Will runs home, where Detectives Rudeski and Green arrest him for murdering Walczak, whose name is actually Alan Marsh. At the station, Will fails to convince the detectives of his innocence. Their boss, Lieutenant Durgan, has a private meeting with Will, where he reveals himself as a member of Simon's organization and allows Will to escape, giving him 24 hours to leave the city before Simon comes looking for him. At a memorial for Alan, Will discovers that he was not a sex offender, but actually an award-winning reporter who was investigating the vigilante organization. Will realizes the organization is prepared to kill people who become a threat to its existence. Simon and his henchmen Scar and Cancer arrive and give chase to Will, who escapes as Scar is accidentally killed by a speeding SUV. After Laura finds the necklace that had been returned to Will, he explains to her what is happening and advises her not to cooperate with the police or anyone asking questions.

Will retrieves a DVD from a storage facility that Alan used, which documents Alan's findings about the vigilantes. He learns that Jimmy joined the organization years ago after his brother was murdered and the killer could not be found, and that Simon's real name is Eugene Cook. Will offers Simon to trade the disc with the stolen security camera footage that proves his innocence in Alan's death. They agree to meet at the Louisiana Superdome during a monster truck show.

At the Superdome, Simon reveals he has kidnapped Laura to ensure Will keeps his side of the deal. They go to a nearby abandoned mall, where a bound-and-gagged Laura is being held at gunpoint by Cancer, Jimmy ― who claims he had no choice but to turn Laura in ― and a man named Sideburns. Will gives up the disc, but Simon reneges on the deal and orders both Will and Laura killed to tie all loose ends. Jimmy relents and kills Cancer, whereupon a struggle ensues, where Sideburns dies and Jimmy is fatally shot by Simon, who then loses his gun as Will engages in a fistfight with him. Laura manages to free herself and grabs Simon's gun, which she uses to kill him.
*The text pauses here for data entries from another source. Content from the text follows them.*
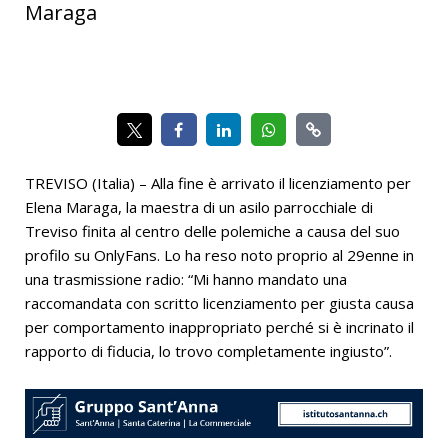
Maraga
TREVISO (Italia) – Alla fine è arrivato il licenziamento per
Elena Maraga, la maestra di un asilo parrocchiale di
Treviso finita al centro delle polemiche a causa del suo
profilo su OnlyFans. Lo ha reso noto proprio al 29enne in
una trasmissione radio: “Mi hanno mandato una
raccomandata con scritto licenziamento per giusta causa
per comportamento inappropriato perché si è incrinato il
rapporto di fiducia, lo trovo completamente ingiusto”.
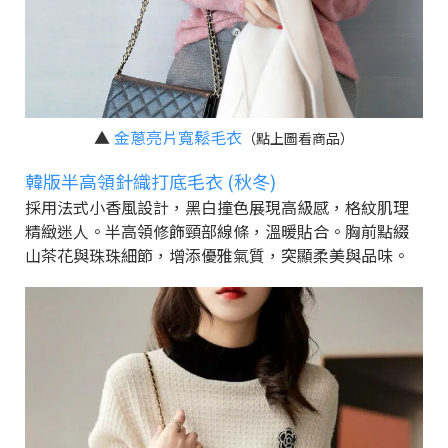
▲
金蔥亮片寬鬆毛衣
（點上圖看商品）
韓版半高領針織打底毛衣 (秋冬)
採用法式小香風設計，黑白撞色展現高級感，格紋肌理
精緻迷人。半高領修飾頸部線條，溫暖貼合。胸前點綴
山茶花與珠珠細節，增添優雅氣質，突顯柔美與品味。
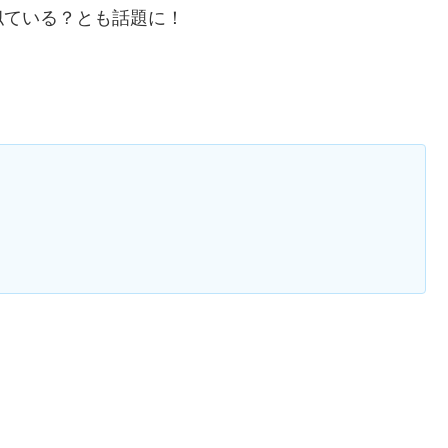
似ている？とも話題に！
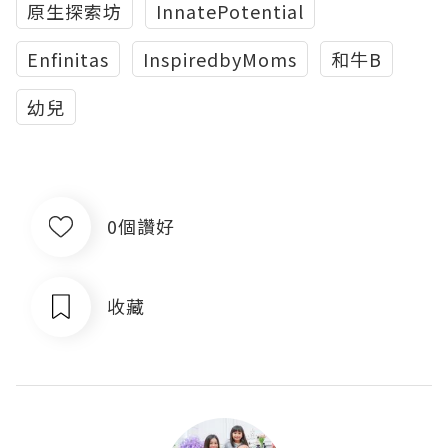
原生探索坊
InnatePotential
Enfinitas
InspiredbyMoms
和牛B
幼兒
0個讚好
收藏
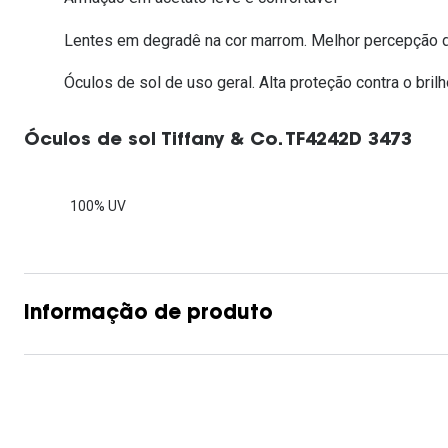
Lentes de contacto que previnem e aliviam a
Inês Correia
Aviador
Fadiga Digital
Lentes em degradê na cor marrom. Melhor percepção d
Ver todas
Rectangular / Quadrado
Óculos de sol de uso geral. Alta proteção contra o brilh
Reciclagem de lentes de
contacto
Óculos de sol Tiffany & Co. TF4242D 3473
100% UV
Informação de produto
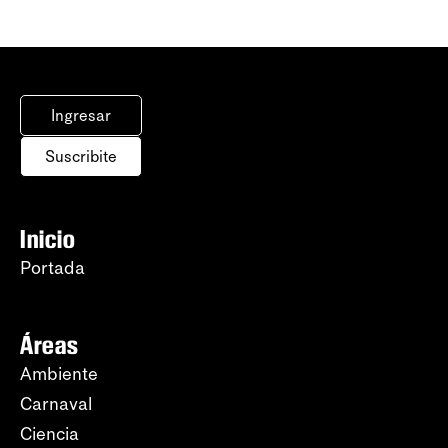
Ingresar
Suscribite
Inicio
Portada
Áreas
Ambiente
Carnaval
Ciencia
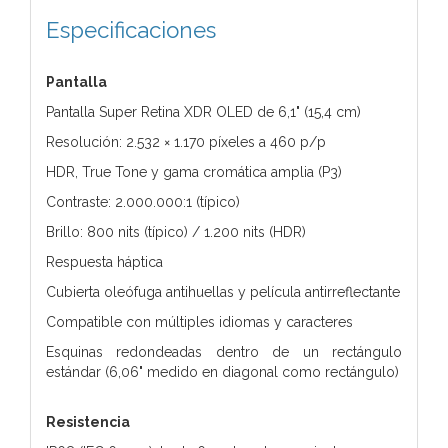
Especificaciones
Pantalla
Pantalla Super Retina XDR OLED de 6,1" (15,4 cm)
Resolución: 2.532 × 1.170 píxeles a 460 p/p
HDR, True Tone y gama cromática amplia (P3)
Contraste: 2.000.000:1 (típico)
Brillo: 800 nits (típico) / 1.200 nits (HDR)
Respuesta háptica
Cubierta oleófuga antihuellas y película antirreflectante
Compatible con múltiples idiomas y caracteres
Esquinas redondeadas dentro de un rectángulo
estándar (6,06" medido en diagonal como rectángulo)
Resistencia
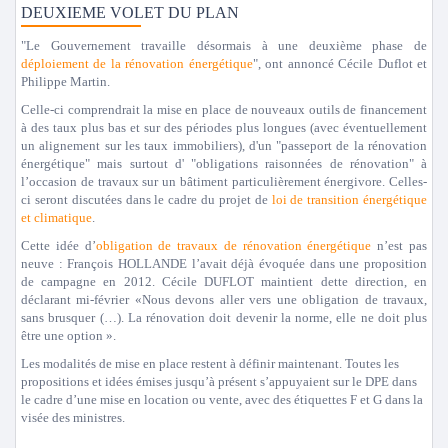
DEUXIEME VOLET DU PLAN
"
Le Gouvernement travaille désormais à une deuxième phase de
déploiement de la rénovation énergétique
", ont annoncé Cécile Duflot et
Philippe Martin.
Celle-ci comprendrait la mise en place de nouveaux outils de financement
à des taux plus bas et sur des périodes plus longues (avec éventuellement
un alignement sur les taux immobiliers), d'un "
passeport de la rénovation
énergétique"
mais surtout d' "
obligations raisonnées de rénovation
" à
l’occasion de travaux sur un bâtiment particulièrement énergivore. Celles-
ci seront discutées dans le cadre du projet de
loi de transition énergétique
et climatique
.
Cette idée d’
obligation de travaux de rénovation énergétique
n’est pas
neuve : François HOLLANDE l’avait déjà évoquée dans une proposition
de campagne en 2012. Cécile DUFLOT maintient dette direction, en
déclarant mi-février «
Nous devons aller vers une obligation de travaux,
sans brusquer (…). La rénovation doit devenir la norme, elle ne doit plus
être une option
».
Les modalités de mise en place restent à définir maintenant. Toutes les
propositions et idées émises jusqu’à présent s’appuyaient sur le DPE dans
le cadre d’une mise en location ou vente, avec des étiquettes F et G dans la
visée des ministres.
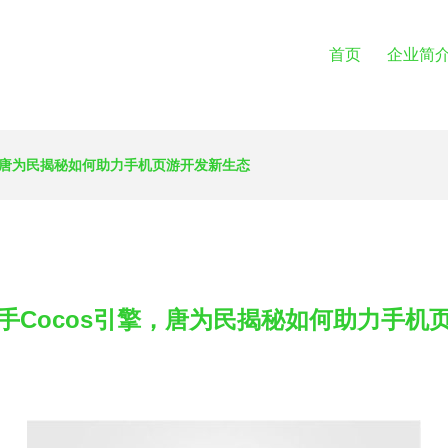
首页
企业简
，唐为民揭秘如何助力手机页游开发新生态
手Cocos引擎，唐为民揭秘如何助力手机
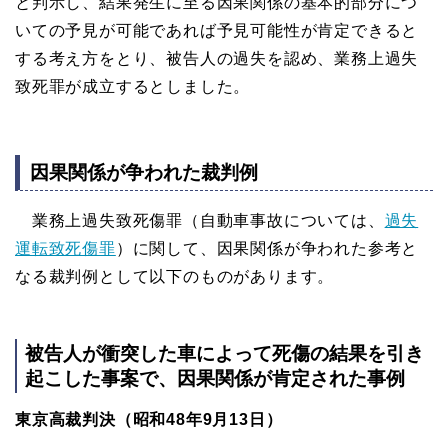
と判示し、結果発生に至る因果関係の基本的部分につ
いての予見が可能であれば予見可能性が肯定できると
する考え方をとり、被告人の過失を認め、業務上過失
致死罪が成立するとしました。
因果関係が争われた裁判例
業務上過失致死傷罪（自動車事故については、
過失
運転致死傷罪
）に関して、因果関係が争われた参考と
なる裁判例として以下のものがあります。
被告人が衝突した車によって死傷の結果を引き
起こした事案で、因果関係が肯定された事例
東京高裁判決（昭和48年9月13日）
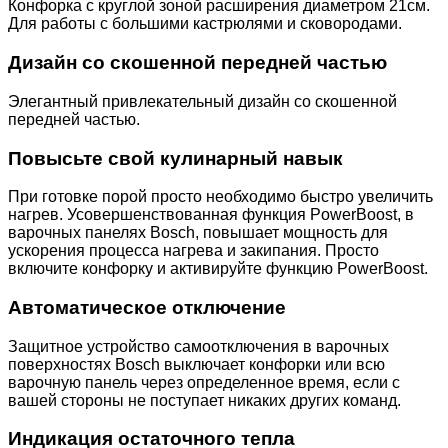
Конфорка с круглой зоной расширения диаметром 21см.
Для работы с большими кастрюлями и сковородами.
Дизайн со скошенной передней частью
Элегантный привлекательный дизайн со скошенной
передней частью.
Повысьте свой кулинарный навык
При готовке порой просто необходимо быстро увеличить
нагрев. Усовершенствованная функция PowerBoost, в
варочных панелях Bosch, повышает мощность для
ускорения процесса нагрева и закипания. Просто
включите конфорку и активируйте функцию PowerBoost.
Автоматическое отключение
Защитное устройство самоотключения в варочных
поверхностях Bosch выключает конфорки или всю
варочную панель через определенное время, если с
вашей стороны не поступает никаких других команд.
Индикация остаточного тепла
As Will and Laura walk away, Durgan arrives and promises to arrange the crime scene to make it look like they were not present and the dead merely killed each other. The walkway camera footage is released, proving Will acted in self-defense and clearing him of any wrongdoing. With the disc still in hand, Will decides to follow up on Alan's work by giving it to Gibbs, a reporter whom Will met at Alan's memorial. Thanking him, Gibbs says, "The hungry rabbit jumps, eh?", indicating his involvement with the vigilante organization to a surprised Will.

==Production==
In April 2008, it was reported that Endgame Entertainment had acquired The Hungry Rabbit Jumps, a spec script by Robert Tannen described as being a dramatic thriller similar in concept to The Game. Endgame's James D. Stern was set to produce the film alongside Tobey Maguire who at the time was slated to star as the lead character Will Gerard. In September 2009, it was reported that Nicolas Cage would instead play the lead while Maguire would only produce the film with production set to begin at the start of the following year in New Orleans. The following month, January Jones had been cast to star opposite Cage with Roger Donaldson set to direct. In November, Guy Pearce joined the cast.

==Release==

===Box office===
The film opened at #27 at the US box office, taking $249,912 during its first weekend. Seeking Justice has currently grossed $12.4 million worldwide.

===Critical reception===
Seeking Justice has received mixed reviews from critics. As of July 2020, the film holds a 28% approval rating on Rotten Tomatoes based on 79 reviews with an average rating of 4.52/10. The consensus states: "Seeking Justice is nothing more than a typical potboiler with another phoned-in performance from Nicolas Cage."

===Accolades===
Cage earned a nomination for the Golden Raspberry Award for Worst Actor for his performances in this film and Ghost Rider: Spirit of Vengeance at the 33rd Golden Raspberry Awards.